// Copyright (c) 2010-2023, Lawrence Livermore National Security, LLC. Produced
// at the Lawrence Livermore National Laboratory. All Rights reserved. See files
// LICENSE and NOTICE for details. LLNL-CODE-806117.
//
// This file is part of the MFEM library. For more information and source code
// availability visit https://mfem.org.
//
// MFEM is free software; you can redistribute it and/or modify it under the
// terms of the BSD-3 license. We welcome feedback and contributions, see file
// CONTRIBUTING.md for details.

#ifndef MFEM_AMGX_SOLVER
#define MFEM_AMGX_SOLVER

#include "../config/config.hpp"

#ifdef MFEM_USE_AMGX

#include <amgx_c.h>
#ifdef MFEM_USE_MPI
#include <mpi.h>
#include "hypre.hpp"
#else
#include "operator.hpp"
#include "sparsemat.hpp"
#endif

namespace mfem
{

/**
   MFEM wrapper for Nvidia's multigrid library, AmgX (github.com/NVIDIA/AMGX)

   AmgX requires building MFEM with CUDA, and AMGX enabled.
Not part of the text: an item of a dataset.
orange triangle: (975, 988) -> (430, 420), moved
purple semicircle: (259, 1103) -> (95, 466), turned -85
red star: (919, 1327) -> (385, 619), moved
For distributed
   memory parallism, MPI and Hypre (version 16.0+) are also required. Although
   CUDA is required for building, the AmgX solver is compatible with a MFEM CPU
   device configuration.

   The AmgXSolver class is designed to work as a solver or preconditioner for
   existing MFEM solvers. The AmgX solver class may be configured in one of
   three ways:

   Serial - Takes a SparseMatrix solves on a single GPU and assumes no MPI
   communication.

   Exclusive GPU - Takes a HypreParMatrix and assumes each MPI rank is paired
   with an Nvidia GPU.

   MPI Teams - Takes a HypreParMatrix and enables flexibility between number of
   MPI ranks, and GPUs. Specifically, MPI ranks are grouped with GPUs and a
   matrix consolidation step is taken so the MPI root of each team performs the
   necessary AmgX library calls. The solution is then broadcasted to appropriate
   ranks. This is particularly useful when configuring MFEM's device as
   CPU. This work is based on the AmgXWrapper of Chuang and Barba. Routines were
   adopted and modified for setting up MPI communicators.
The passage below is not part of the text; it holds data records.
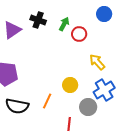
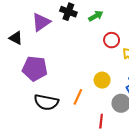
green arrow: (64, 24) -> (96, 16), turned 32
red circle: (79, 34) -> (112, 40), moved

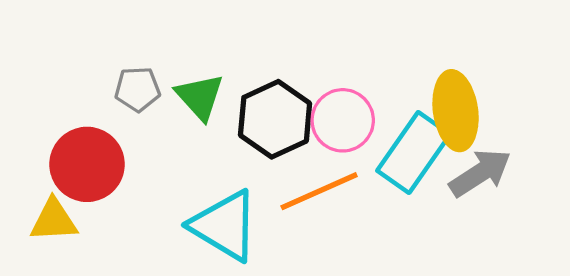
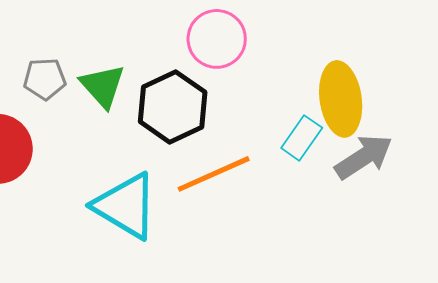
pink circle: (343, 120) -> (217, 39), moved
cyan rectangle: (414, 153) -> (302, 138), size x0.6

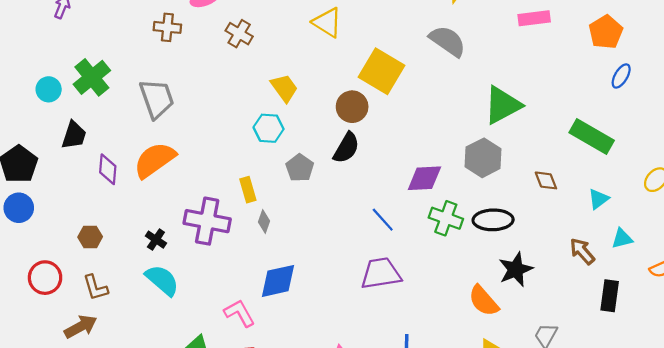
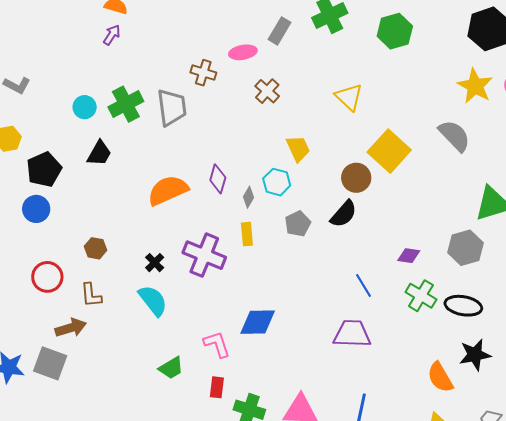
gray trapezoid: (157, 99) -> (172, 107), moved
purple diamond: (108, 169) -> (218, 179), moved
purple diamond: (424, 178) -> (409, 256), size x0.7
gray diamond: (264, 222) -> (249, 197), moved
   Examples 1/1p in the examples/amgx directory demonstrate configuring the
   wrapper as a solver and preconditioner, as well as configuring and running
   with exclusive GPU or MPI teams modes.

   This work is partially based on:

      Pi-Yueh Chuang and Lorena A. Barba (2017).
      AmgXWrapper: An interface between PETSc and the NVIDIA AmgX library.
      J. Open Source Software, 2(16):280, doi:10.21105/joss.00280

   See https://github.com/barbagroup/AmgXWrapper.
*/
class AmgXSolver : public Solver
{
public:

   /// Flags to configure AmgXSolver as a solver or preconditioner
   enum AMGX_MODE {SOLVER, PRECONDITIONER};

   /// Flag to check for convergence
   bool ConvergenceCheck;

   /**
      Flags to determine whether user solver settings are defined internally in
      the source code or will be read through an external JSON file.
   */
   enum CONFIG_SRC {INTERNAL, EXTERNAL, UNDEFINED};

   AmgXSolver();

   /**
      Configures AmgX with a default configuration based on the AmgX mode, and
      verbosity. Assumes no MPI parallism.
   */
   AmgXSolver(const AMGX_MODE amgxMode_, const bool verbose);

   /**
      Once the solver configuration has been established through either the
      ReadParameters method or the constructor, InitSerial will initialize the
      library. If configuring with constructor, the constructor will make this
      call.
   */
   void InitSerial();

#ifdef MFEM_USE_MPI

   /**
      Configures AmgX with a default configuration based on the AmgX mode, and
      verbosity. Pairs each MPI rank with one GPU.
   */
   AmgXSolver(const MPI_Comm &comm, const AMGX_MODE amgxMode_, const bool verbose);

   /**
      Configures AmgX with a default configuration based on the AmgX mode, and
      verbosity. Creates MPI teams around GPUs to support MPI ranks >
      GPUs. Consolidates linear solver data to avoid multiple ranks sharing
      GPUs. Requires specifying number of devices in each compute node.
   */
   AmgXSolver(const MPI_Comm &comm, const int nDevs,
              const AMGX_MODE amgx_Mode_, const bool verbose);

   /**
      Once the solver configuration has been established, either through the
      constructor or the ReadParameters method, InitSerial will initialize the
      library. If configuring with constructor, the constructor will make this
      call.
   */
   void InitExclusiveGPU(const MPI_Comm &comm);

   /**
      Once the solver configuration has been established, either through the
      ReadParameters method, InitMPITeams will initialize the library and create
      MPI teams based on the number of devices on each node (nDevs). If
      configuring with constructor, the constructor will make this call.
   */
   void InitMPITeams(const MPI_Comm &comm,
                     const int nDevs);
#endif

   /**
      Sets Operator for AmgX library, either MFEM SparseMatrix or HypreParMatrix
   */
   virtual void SetOperator(const Operator &op);

   /**
      Replaces the matrix coefficients in the AmgX solver.
   */
   void UpdateOperator(const Operator &op);

   virtual void Mult(const Vector& b, Vector& x) const;

   int GetNumIterations();

   void ReadParameters(const std::string config, CONFIG_SRC source);

   /**
      @param [in] amgxMode_ AmgXSolver::PRECONDITIONER,
                            AmgXSolver::SOLVER.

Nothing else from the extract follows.